To simulate the functioning of our tool using data as close to reality as possible, we developed a synthetic population to temporarily stand in for real data from the residents of Ndama that we don’t have at the moment. A key feature of the synthetic population is that it is statistically representative: each synthetic individual or household reflects real-world characteristics, such as age, gender, income, location, and household size, drawn from existing census or survey datasets.

For this purpose, we utilized a dataset provided by the Integration Group in Rundu and GIZ Consultants. This dataset includes information from 1,748 households across East and West Ndama and spans seven key categories. These variables allowed us to construct statistically representative profiles of the community. In parallel, we sought to understand residents’ perspectives on water collection and accessibility in Ndama.
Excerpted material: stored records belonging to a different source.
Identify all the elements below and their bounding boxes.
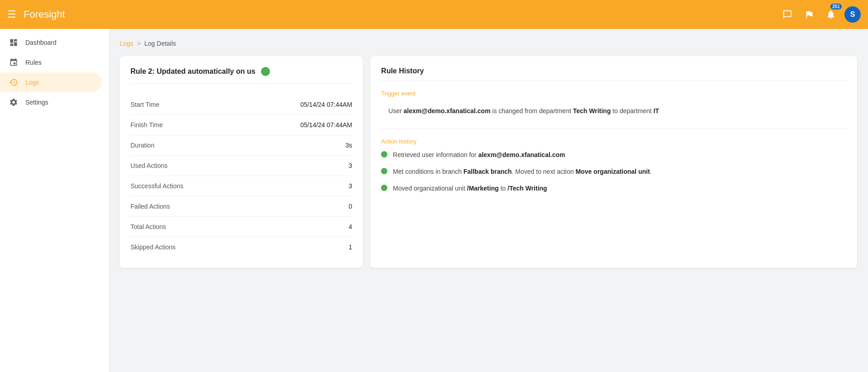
topnav-icons: 251 S bbox=[779, 6, 861, 23]
rule-history-card: Rule History Trigger event User alexm@de… bbox=[370, 56, 857, 268]
sidebar-item-rules-label: Rules bbox=[25, 59, 42, 66]
duration-value: 3s bbox=[346, 142, 352, 149]
breadcrumb: Logs > Log Details bbox=[120, 40, 857, 47]
rule-details-list: Start Time 05/14/24 07:44AM Finish Time … bbox=[130, 95, 352, 257]
total-actions-value: 4 bbox=[349, 223, 352, 230]
action-branch: Fallback branch bbox=[463, 168, 512, 175]
finish-time-label: Finish Time bbox=[130, 121, 163, 129]
trigger-from-dept: Tech Writing bbox=[573, 107, 611, 114]
sidebar: Dashboard Rules Logs Settings bbox=[0, 29, 109, 372]
breadcrumb-separator: > bbox=[137, 40, 140, 47]
used-actions-label: Used Actions bbox=[130, 162, 168, 169]
used-actions-value: 3 bbox=[349, 162, 352, 169]
detail-row-total-actions: Total Actions 4 bbox=[130, 217, 352, 237]
start-time-value: 05/14/24 07:44AM bbox=[300, 101, 352, 108]
cards-row: Rule 2: Updated automatically on us Star… bbox=[120, 56, 857, 268]
action-dot-0 bbox=[381, 151, 387, 157]
rule-detail-card: Rule 2: Updated automatically on us Star… bbox=[120, 56, 363, 268]
finish-time-value: 05/14/24 07:44AM bbox=[300, 121, 352, 129]
detail-row-duration: Duration 3s bbox=[130, 135, 352, 156]
sidebar-item-dashboard[interactable]: Dashboard bbox=[0, 33, 101, 52]
rule-title: Rule 2: Updated automatically on us bbox=[130, 67, 256, 76]
sidebar-item-settings-label: Settings bbox=[25, 99, 48, 106]
action-history-list: Retrieved user information for alexm@dem… bbox=[381, 150, 846, 193]
trigger-to-dept: IT bbox=[653, 107, 659, 114]
action-from-ou: /Marketing bbox=[467, 185, 499, 192]
action-section-label: Action history bbox=[381, 138, 846, 145]
detail-row-used-actions: Used Actions 3 bbox=[130, 156, 352, 176]
notification-badge: 251 bbox=[830, 4, 842, 10]
status-active-dot bbox=[261, 67, 270, 76]
successful-actions-label: Successful Actions bbox=[130, 182, 183, 190]
action-text-0: Retrieved user information for alexm@dem… bbox=[393, 150, 565, 160]
detail-row-failed-actions: Failed Actions 0 bbox=[130, 196, 352, 217]
hamburger-menu-icon[interactable]: ☰ bbox=[7, 9, 16, 20]
chat-icon bbox=[782, 10, 792, 19]
failed-actions-label: Failed Actions bbox=[130, 203, 170, 210]
sidebar-item-logs[interactable]: Logs bbox=[0, 72, 101, 92]
action-dot-1 bbox=[381, 168, 387, 174]
breadcrumb-logs-link[interactable]: Logs bbox=[120, 40, 133, 47]
successful-actions-value: 3 bbox=[349, 182, 352, 190]
action-user-email: alexm@demo.xfanatical.com bbox=[478, 151, 565, 158]
sidebar-item-settings[interactable]: Settings bbox=[0, 92, 101, 112]
action-text-1: Met conditions in branch Fallback branch… bbox=[393, 167, 651, 176]
action-to-ou: /Tech Writing bbox=[507, 185, 547, 192]
logs-icon bbox=[9, 78, 18, 87]
trigger-connector: to department bbox=[611, 107, 653, 114]
total-actions-label: Total Actions bbox=[130, 223, 166, 230]
action-item-2: Moved organizational unit /Marketing to … bbox=[381, 184, 846, 193]
sidebar-item-logs-label: Logs bbox=[25, 79, 39, 86]
skipped-actions-value: 1 bbox=[349, 243, 352, 251]
sidebar-item-dashboard-label: Dashboard bbox=[25, 39, 57, 46]
flag-icon-button[interactable] bbox=[801, 6, 817, 23]
settings-icon bbox=[9, 98, 18, 107]
sidebar-item-rules[interactable]: Rules bbox=[0, 52, 101, 72]
bell-icon bbox=[826, 10, 836, 19]
main-content: Logs > Log Details Rule 2: Updated autom… bbox=[109, 29, 868, 372]
duration-label: Duration bbox=[130, 142, 154, 149]
action-item-1: Met conditions in branch Fallback branch… bbox=[381, 167, 846, 176]
action-dot-2 bbox=[381, 185, 387, 191]
action-item-0: Retrieved user information for alexm@dem… bbox=[381, 150, 846, 160]
skipped-actions-label: Skipped Actions bbox=[130, 243, 176, 251]
detail-row-skipped-actions: Skipped Actions 1 bbox=[130, 237, 352, 257]
trigger-prefix: User bbox=[388, 107, 403, 114]
detail-row-finish-time: Finish Time 05/14/24 07:44AM bbox=[130, 115, 352, 135]
top-navigation: ☰ Foresight 251 S bbox=[0, 0, 868, 29]
section-divider bbox=[381, 129, 846, 129]
trigger-event-text: User alexm@demo.xfanatical.com is change… bbox=[381, 102, 846, 119]
action-text-2: Moved organizational unit /Marketing to … bbox=[393, 184, 547, 193]
detail-row-start-time: Start Time 05/14/24 07:44AM bbox=[130, 95, 352, 115]
trigger-user: alexm@demo.xfanatical.com bbox=[404, 107, 491, 114]
action-next: Move organizational unit bbox=[575, 168, 650, 175]
flag-icon bbox=[804, 10, 814, 19]
breadcrumb-current: Log Details bbox=[145, 40, 176, 47]
rule-history-title: Rule History bbox=[381, 67, 846, 81]
user-avatar[interactable]: S bbox=[844, 6, 861, 23]
chat-icon-button[interactable] bbox=[779, 6, 796, 23]
detail-row-successful-actions: Successful Actions 3 bbox=[130, 176, 352, 196]
app-title: Foresight bbox=[24, 9, 779, 20]
start-time-label: Start Time bbox=[130, 101, 159, 108]
trigger-middle: is changed from department bbox=[491, 107, 573, 114]
notification-wrapper: 251 bbox=[823, 6, 839, 23]
trigger-section-label: Trigger event bbox=[381, 90, 846, 97]
rules-icon bbox=[9, 58, 18, 67]
dashboard-icon bbox=[9, 38, 18, 47]
failed-actions-value: 0 bbox=[349, 203, 352, 210]
rule-card-header: Rule 2: Updated automatically on us bbox=[130, 67, 352, 84]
With support from Martha Siyamba, we conducted interviews with seven residents: two men and five women, ranging in age from approximately 20 to 60 years old. The interview consisted of nine open-ended questions. The responses were then matched to similar profiles within the synthetic population. This process enriched our personas by adding a qualitative layer reflecting lived experiences and opinions about water-related challenges.

Once the personas were created, we employed artificial intelligence to simulate the voices of these interviewees. The AI analyzed their profiles and responses and generated realistic interactions to demonstrate the capabilities of our data collection tool. While the synthetic population enables us to carry out a simulation grounded in local realities, it is essential to acknowledge the inherent biases in this approach. The results generated by the AI are limited by the assumptions and constraints of the data. Our goal is not to replace the voices of Ndama’s residents but to illustrate how our tool could operate using realistic input. Ultimately, the tool’s true potential is realized through the use of real data and the active participation of the community.

Open Source Platform

RunduTrack

Next Steps

Throughout the development of this methodology, several limitations and biases were identified:

Limitations

  • The effectiveness of the platform relies heavily on the availability of extensive data and the active participation of Ndama residents, to ensure an accurate representation of both vulnerability and its impacts. However, the community’s limited access to digital devices posed a significant constraint. As a result, our approach necessitated the physical collection of data by an external individual, which in turn implies the need for funding to support this labor-intensive task.
  • Moreover, there remains potential to incorporate additional layers of vulnerability. For instance, integrating road width as a proxy for accessibility could further refine our analysis.

Biases

  • Assumption bias: The model assumes an average household size of four residents. While useful for simulation purposes, accurate, geo-referenced population data would significantly enhance the precision of our vulnerability mapping.
  • Several biases were inherent in our simulation model.
    • Coverage bias: Our interviews were conducted with a limited range of demographic groups, excluding crucial perspectives from children, adolescents, and the elderly.
    • Synthetic data bias: Some spatial data—such as water collection from leaking pipes—were simulated using randomly generated locations. While this randomness attempts to mimic real-world behavior, it may not fully capture actual usage patterns.